Rayn Pickren, a security researcher has surfaced seven different flaws from Apple’s Safari browser that may allow any hacker to the bluff user and the browser to spy on you. As we all knew, any app for functioning needs certain permissions like access to the microphone, camera, gallery, storage, etc. These were allowed by the user manually and could deny anytime he wants. But, few flaws in the Safari browser let this consent go out of hand.

iOS/macOS Webcam Can be Hacked With A Single Click
iOS/macOS Webcam Can be Hacked With A Single Click

Safari being insecure

An error in Safari’s hostname parsing blurs the differentiation between authentic and malicious websites. This allows hackers to craft a fraudulent website that resembles legitimate sites and have their permissions reflected to them. For example, a user letting camera and microphone permission to Skype is normal, which was stored by Safari as the user allowed so. And the next time when he visits Skype, Safari would directly let the user go onto video by default.

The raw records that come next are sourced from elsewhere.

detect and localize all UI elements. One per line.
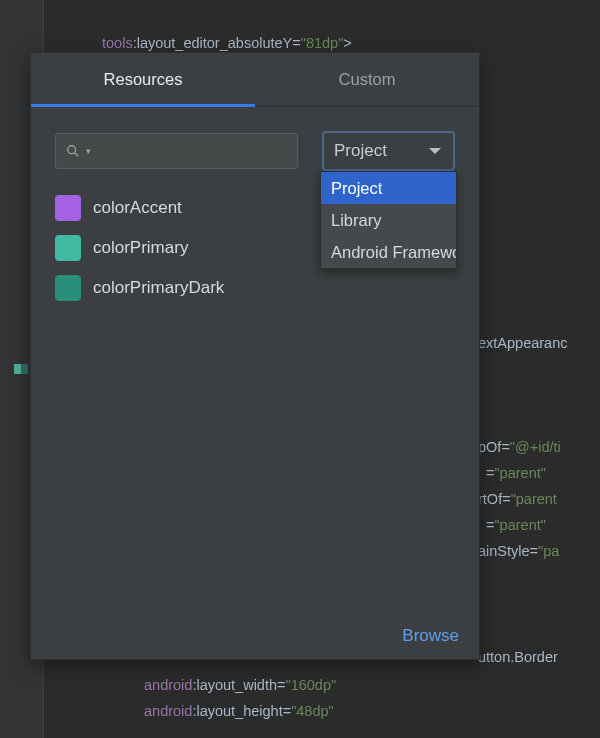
color-swatch bbox=[55, 195, 81, 221]
color-swatch bbox=[55, 275, 81, 301]
code-val: "81dp" bbox=[301, 35, 344, 51]
tab-custom[interactable]: Custom bbox=[255, 53, 479, 106]
svg-point-0 bbox=[68, 146, 76, 154]
browse-button[interactable]: Browse bbox=[402, 626, 459, 646]
chevron-down-icon bbox=[429, 148, 441, 154]
code-attr: layout_editor_absoluteY bbox=[137, 35, 293, 51]
dropdown-item-label: Android Framewo bbox=[331, 243, 456, 262]
browse-button-label: Browse bbox=[402, 626, 459, 645]
color-swatch bbox=[55, 235, 81, 261]
tab-resources[interactable]: Resources bbox=[31, 53, 255, 106]
source-dropdown-selected: Project bbox=[334, 141, 387, 161]
dropdown-item-library[interactable]: Library bbox=[321, 204, 456, 236]
search-input-wrap[interactable]: ▾ bbox=[55, 133, 298, 169]
search-icon bbox=[66, 144, 80, 158]
dialog-tabs: Resources Custom bbox=[31, 53, 479, 107]
svg-line-1 bbox=[75, 153, 79, 157]
dropdown-item-label: Library bbox=[331, 211, 381, 230]
resource-item-label: colorPrimary bbox=[93, 238, 188, 258]
dialog-controls: ▾ Project Project Library Android Framew… bbox=[31, 107, 479, 187]
gutter-color-mark bbox=[14, 364, 28, 374]
dropdown-item-project[interactable]: Project bbox=[321, 172, 456, 204]
resource-item-label: colorAccent bbox=[93, 198, 182, 218]
source-dropdown-list: Project Library Android Framewo bbox=[320, 171, 457, 269]
dropdown-item-android-framework[interactable]: Android Framewo bbox=[321, 236, 456, 268]
resource-picker-dialog: Resources Custom ▾ Project Project Libra… bbox=[30, 52, 480, 660]
code-ns: tools bbox=[102, 35, 133, 51]
tab-resources-label: Resources bbox=[104, 70, 183, 89]
resource-item-color-primary-dark[interactable]: colorPrimaryDark bbox=[55, 275, 455, 301]
tab-custom-label: Custom bbox=[339, 70, 396, 89]
code-frag: extAppearanc bbox=[478, 335, 567, 351]
search-input[interactable] bbox=[97, 143, 287, 160]
resource-item-label: colorPrimaryDark bbox=[93, 278, 224, 298]
source-dropdown: Project Project Library Android Framewo bbox=[322, 131, 455, 171]
dropdown-item-label: Project bbox=[331, 179, 382, 198]
source-dropdown-button[interactable]: Project bbox=[322, 131, 455, 171]
dialog-footer: Browse bbox=[31, 613, 479, 659]
search-options-caret-icon[interactable]: ▾ bbox=[86, 146, 91, 156]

And when a hacker crafts a malicious site resembling Skype, this could fool Safari. He may add meaningless hostnames like file: javascript: or data: to fool Safari as a legitimate site. Simply, Safari has failed to check the website’s origin policy, which should be coming from the same. Further, this would let the hacker gain plaintext passwords too! But, there’s a limitation. This trick works only when the websites are currently opened.

An example site faking Safari Browser

Patch is available

These flaws were informed to Apple by Ryan a while back, and Apple has released patches for them in subsequent updates. These were pushed in Safari version 13.0.5 (28th January 2020) and version 13.1 (24th March 2020), where users are recommended to update immediately to avoid being exploited.